TASK GOAL: Report how many lines in the data below hold "Instant", with no other words.

━━ EXERCISE DATA ━━

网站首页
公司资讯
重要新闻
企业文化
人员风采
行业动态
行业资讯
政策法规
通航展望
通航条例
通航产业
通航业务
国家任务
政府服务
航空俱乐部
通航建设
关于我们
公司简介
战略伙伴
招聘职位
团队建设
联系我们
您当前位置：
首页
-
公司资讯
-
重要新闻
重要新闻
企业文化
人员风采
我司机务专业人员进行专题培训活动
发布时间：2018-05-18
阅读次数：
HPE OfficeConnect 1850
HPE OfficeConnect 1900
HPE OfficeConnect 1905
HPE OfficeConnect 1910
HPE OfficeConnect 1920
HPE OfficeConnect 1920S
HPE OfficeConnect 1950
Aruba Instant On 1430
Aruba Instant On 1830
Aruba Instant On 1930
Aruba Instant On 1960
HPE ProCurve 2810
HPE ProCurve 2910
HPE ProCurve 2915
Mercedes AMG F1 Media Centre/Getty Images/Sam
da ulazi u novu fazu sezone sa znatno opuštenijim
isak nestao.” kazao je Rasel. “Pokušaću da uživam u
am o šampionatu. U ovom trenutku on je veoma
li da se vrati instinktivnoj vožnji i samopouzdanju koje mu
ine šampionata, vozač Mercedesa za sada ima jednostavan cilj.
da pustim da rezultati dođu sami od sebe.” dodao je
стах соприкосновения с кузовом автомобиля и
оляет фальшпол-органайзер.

━━━
━━ EXERCISE DATA ━━

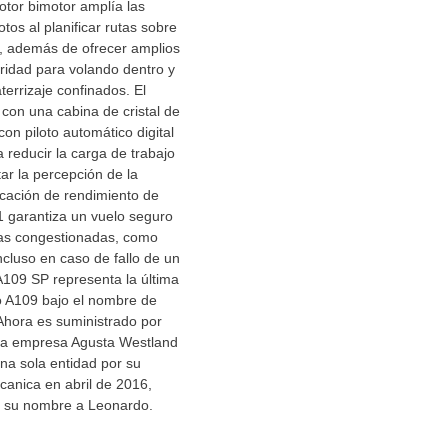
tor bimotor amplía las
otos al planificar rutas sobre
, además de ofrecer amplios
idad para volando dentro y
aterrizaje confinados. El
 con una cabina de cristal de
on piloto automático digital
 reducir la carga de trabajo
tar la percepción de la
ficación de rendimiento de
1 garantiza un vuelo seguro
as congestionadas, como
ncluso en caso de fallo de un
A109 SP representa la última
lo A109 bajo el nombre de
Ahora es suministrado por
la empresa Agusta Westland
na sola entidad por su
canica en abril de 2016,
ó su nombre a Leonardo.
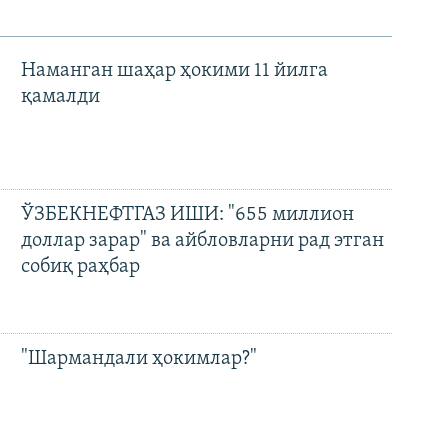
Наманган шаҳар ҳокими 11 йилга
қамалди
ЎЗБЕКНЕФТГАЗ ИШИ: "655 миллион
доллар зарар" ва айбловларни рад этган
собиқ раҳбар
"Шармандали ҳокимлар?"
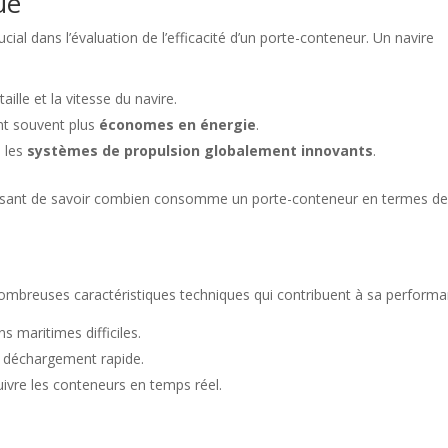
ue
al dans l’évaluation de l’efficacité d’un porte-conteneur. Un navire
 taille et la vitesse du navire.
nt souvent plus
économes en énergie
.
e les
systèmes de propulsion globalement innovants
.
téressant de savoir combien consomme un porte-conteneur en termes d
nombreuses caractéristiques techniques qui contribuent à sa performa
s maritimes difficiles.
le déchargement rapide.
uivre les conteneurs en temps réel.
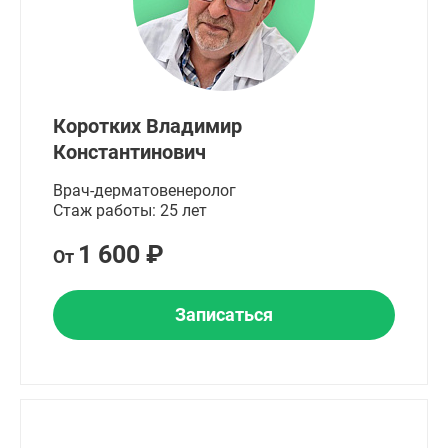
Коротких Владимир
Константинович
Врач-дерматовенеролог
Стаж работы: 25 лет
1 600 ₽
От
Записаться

━━━

RESPONSE TO THE EXERCISE: 4